Monetary Versus Political Stability - When Day Turns into Night

August 18, 2014

Wherever plunder is less burdensome than labor, it prevails; and neither religion nor morality can, in this case, prevent it from prevailing.

- From Bastiat's "The Law"

Representing all things big, institutional investors believe there is no inflation.

The market "behaves" as if there is none. This undercuts value at risk.

But reality is very different. Across the board, price is determined by a broken system fueled by an unsound economy. (The developing Ebola pandemic may serve as an example and a warning).

Financiers run amok and the computers they program make all systems prone to panic.

In the case of finance and economic conditions, uncertainty and confusion are prime radar for detection. Consider the financial system with its connectivity, complexity, lack of redundancy, and non-linearity. The public touch-points, banks, ATMs, and services.

 

The systems underlying basic financial transactions are extremely fragile.

Moving out one layer. Observe trading - more than a third of equities are traded via high frequency computer programmed algorithms.

No human middle men - no market-makers willing to take either side of a trade.

Panic leads to selling by everyone - all at once.

Consider that, if the rate on a 10-year bond goes from 2% to 4%, the underlying value of the bond is cut in half. That is a geometric decline, and could very easily trigger a flash crash. That’s a factor that could trigger massive selling against the dollar.

Add to this the geopolitical reality. The BRICs moving away from the dollar.

The next world war. An ongoing currency war.

The economy is weaker by any real measure.

We have very high unemployment and much higher inflation on the ground level along with the dollar's demise and political instability.

There are some other factors as well, such as the relative political stability.
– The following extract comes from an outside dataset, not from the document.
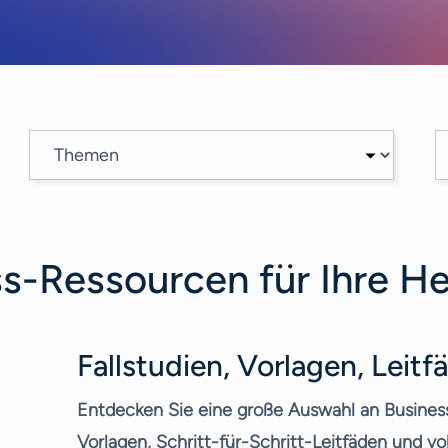
ss-Ressourcen für Ihre 
Fallstudien, Vorlagen, Leit
Entdecken Sie eine große Auswahl an Business
Vorlagen, Schritt-für-Schritt-Leitfäden und vo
Cognitive dissonance rules the masses.

As John Williams of ShadowStats.com puts it:

“If you look at our fiscal conditions, officially the numbers are getting better but if you look at it on a GAAP basis, using generally accepted accounting principles, the way a corporation would report its financial statements, we’re seeing annual deficits order of magnitude 6 trillion dollars.

Look up GAAP deficits.

That’s a third of the GDP and if you looked at the aggregate obligations, again using gap accounting, we’re looking at something that’s over 90 trillion dollars.

Fifteen times the level of GDP.

It’s the type of the thing the United States can never resolve with normal economic and financial policies.

The government has to address its long term solvency issues if it’s going to survive, if it’s going to have any credibility in the rest of the world.

The global markets look at the U.S. and there’s the big question of the sovereign solvency. We saw the concerns of that come to a head back in August of 2011 when S&P downgraded the U.S. treasuries, and you had a brief dollar panic before there was massive intervention and a variety of things were done by central banks to try and calm things down.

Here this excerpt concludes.